Kayode Ojo, Chambre brûlée, Paris (Cartier), 2018 : C-print monté sur carton de musée.Photo : Avec l’aimable autorisation de l’artiste et de la Martos Gallery, New York
Une des sculptures deKayode Ojol'exposition personnelle de « Equilibrium » àGalerie Martosdispose d'un système de chasteté masculine. Je n'aurais eu aucune idée de ce qu'était cet engin métallique brillant et menaçant si je n'avais pas lu la liste de contrôle de l'exposition. Il en va de même pour les pistolets à seringues d'aspect vaguement médical qui se trouvent à côté sur une table de bout en miroir que l'on s'attendrait à trouver dans un immeuble de grande hauteur au tournant du millénaire. Le potentiel pervers des instruments, la fragilité du verre sur lequel ils sont perchés, la précision méticuleuse – pour ne pas dire OCD – de la composition et l'impermanence de l'ensemble de l'exposition, semblent pleines d'anxiété. Après tout, on ne sait pas vraiment s'il s'agit d'une mise en scène toute faite ou d'une nature morte.
Kayode Ojo,Je vais bien, 2018 : Seringues revolver Zikimed 50 ml, corps en verre, Luer Lock (animal uniquement), système de chasteté Master Series Ultimate Male Lockdown, guéridon en miroir Howard Elliott 11184.Photo : Whitney Mallett
L'art d'Ojo joue souvent avec une certaine ambiguïté narrative, vous laissant vous demander : sur quoi ai-je découvert exactement ? La frontière entre sculpture et photo n’est pas le seul point d’incertitude. Ami ou ennemi ? Noir ou blanc ? Ces questions sont au cœur de « Equilibrium », qui, explique Ojo, tire son titre d'unFilm de science-fiction de 2002avec Christian Bale et Taye Diggs, se déroulant dans un futur dystopique où l'émotivité est criminalisée. Alerte spoiler : « Taye Diggs est l'acolyte qui finit par devenir le méchant », déclare Ojo. "Je m'intéresse à ce personnage parce que je m'intéresse à la trahison." LeExpérience sur la syphilis de Tuskegee,Rachel Dolezal,Samson et Dalila,les marques de luxe en baisse de gamme- ce sont tous des exemples de tromperie et de fausses déclarations qui surviennent lorsqu'il parle des thèmes de la série.

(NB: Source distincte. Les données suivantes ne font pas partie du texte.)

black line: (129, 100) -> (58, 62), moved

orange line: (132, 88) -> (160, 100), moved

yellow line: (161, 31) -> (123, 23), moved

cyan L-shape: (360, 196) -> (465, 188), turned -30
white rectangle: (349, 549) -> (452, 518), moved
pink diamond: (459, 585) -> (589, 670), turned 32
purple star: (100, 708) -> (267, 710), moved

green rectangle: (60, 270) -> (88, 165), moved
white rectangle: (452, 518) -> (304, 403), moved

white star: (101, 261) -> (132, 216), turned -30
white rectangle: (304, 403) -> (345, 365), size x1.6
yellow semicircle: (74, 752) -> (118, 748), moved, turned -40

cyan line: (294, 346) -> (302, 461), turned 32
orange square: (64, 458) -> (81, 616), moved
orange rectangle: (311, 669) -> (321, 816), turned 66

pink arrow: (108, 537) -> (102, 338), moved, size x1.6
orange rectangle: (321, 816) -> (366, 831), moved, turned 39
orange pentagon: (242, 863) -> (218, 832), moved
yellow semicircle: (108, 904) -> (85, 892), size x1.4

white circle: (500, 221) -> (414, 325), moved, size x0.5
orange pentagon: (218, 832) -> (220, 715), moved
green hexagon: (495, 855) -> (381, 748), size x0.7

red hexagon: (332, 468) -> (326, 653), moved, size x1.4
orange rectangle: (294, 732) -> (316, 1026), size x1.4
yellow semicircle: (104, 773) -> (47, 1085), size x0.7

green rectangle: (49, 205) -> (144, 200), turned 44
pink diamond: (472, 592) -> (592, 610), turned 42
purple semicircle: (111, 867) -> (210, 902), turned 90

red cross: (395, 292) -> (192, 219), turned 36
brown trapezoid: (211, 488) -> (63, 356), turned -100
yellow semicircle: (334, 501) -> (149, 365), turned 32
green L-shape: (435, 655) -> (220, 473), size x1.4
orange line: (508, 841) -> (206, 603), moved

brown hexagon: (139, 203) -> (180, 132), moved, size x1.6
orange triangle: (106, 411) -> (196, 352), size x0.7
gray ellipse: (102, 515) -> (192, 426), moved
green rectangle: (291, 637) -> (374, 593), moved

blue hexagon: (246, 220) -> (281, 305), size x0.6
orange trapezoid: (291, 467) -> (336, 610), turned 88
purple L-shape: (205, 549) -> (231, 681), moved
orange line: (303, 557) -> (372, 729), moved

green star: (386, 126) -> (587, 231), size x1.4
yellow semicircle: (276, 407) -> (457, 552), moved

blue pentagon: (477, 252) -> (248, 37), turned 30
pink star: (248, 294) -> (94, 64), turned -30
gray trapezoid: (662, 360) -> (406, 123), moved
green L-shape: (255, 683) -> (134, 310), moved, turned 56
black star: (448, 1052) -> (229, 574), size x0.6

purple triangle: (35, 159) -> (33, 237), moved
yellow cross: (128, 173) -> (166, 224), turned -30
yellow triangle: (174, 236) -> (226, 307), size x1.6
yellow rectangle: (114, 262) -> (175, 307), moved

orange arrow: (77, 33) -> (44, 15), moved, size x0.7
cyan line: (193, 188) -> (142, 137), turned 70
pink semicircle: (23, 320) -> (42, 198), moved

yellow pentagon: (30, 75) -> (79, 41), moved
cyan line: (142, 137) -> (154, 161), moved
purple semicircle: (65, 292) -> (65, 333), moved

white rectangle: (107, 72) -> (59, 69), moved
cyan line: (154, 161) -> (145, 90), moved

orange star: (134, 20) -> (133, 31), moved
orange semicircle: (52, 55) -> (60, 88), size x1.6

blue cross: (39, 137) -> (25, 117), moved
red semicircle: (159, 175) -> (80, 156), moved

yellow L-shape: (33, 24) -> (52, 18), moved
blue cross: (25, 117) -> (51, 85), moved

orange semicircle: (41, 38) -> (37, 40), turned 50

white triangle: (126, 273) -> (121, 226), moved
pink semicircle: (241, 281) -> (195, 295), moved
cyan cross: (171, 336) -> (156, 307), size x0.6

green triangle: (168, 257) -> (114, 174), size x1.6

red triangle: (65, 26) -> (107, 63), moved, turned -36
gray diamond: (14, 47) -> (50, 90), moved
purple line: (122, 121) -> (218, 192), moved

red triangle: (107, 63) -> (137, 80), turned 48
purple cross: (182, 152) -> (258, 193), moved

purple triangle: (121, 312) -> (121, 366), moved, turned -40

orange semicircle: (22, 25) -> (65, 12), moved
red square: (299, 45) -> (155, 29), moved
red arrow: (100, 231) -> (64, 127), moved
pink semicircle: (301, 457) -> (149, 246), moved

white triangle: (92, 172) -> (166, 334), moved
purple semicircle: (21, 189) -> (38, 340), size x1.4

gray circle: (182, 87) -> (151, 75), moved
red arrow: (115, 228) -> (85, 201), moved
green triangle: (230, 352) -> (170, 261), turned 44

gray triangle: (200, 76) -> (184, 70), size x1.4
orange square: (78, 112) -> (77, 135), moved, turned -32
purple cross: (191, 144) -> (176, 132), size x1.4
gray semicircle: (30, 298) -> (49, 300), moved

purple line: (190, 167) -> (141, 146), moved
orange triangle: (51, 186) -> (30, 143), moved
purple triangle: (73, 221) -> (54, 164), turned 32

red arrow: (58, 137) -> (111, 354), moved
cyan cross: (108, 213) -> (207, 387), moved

"Équilibre" est la première exposition personnelle de l'artiste à New York et la troisième en quelques mois, faisant suite de près à une exposition à Paris auBalice Hertlinget un à Berlin àEau douce. Tous trois combinent vidéo, photo ou peinture et sculptures prêtes à l'emploi assemblées de manière précaire avec un vocabulaire unique de choses animées qu'Ojo a développé au cours des dernières années.
« Formellement, c'est quelque chose que je ne vois nulle part ailleurs », explique Alex Hertling de Balice Hertling à propos de la façon de travailler d'Ojo, où l'artiste rassemble des vêtements, des meubles, des perruques, des bijoux et des objets ménagers dans des configurations très délibérées mais sans aucune forme d'écriture. d'adhésion permanente. Un blazer est suspendu à unlampe. Une robe drapée sur une chaise posée au sommet d'unmiroir. Une chaîne de corps déborde de l'entrejambe d'un jean en cuir, la tête en bas, et est accrochée à unpupitre.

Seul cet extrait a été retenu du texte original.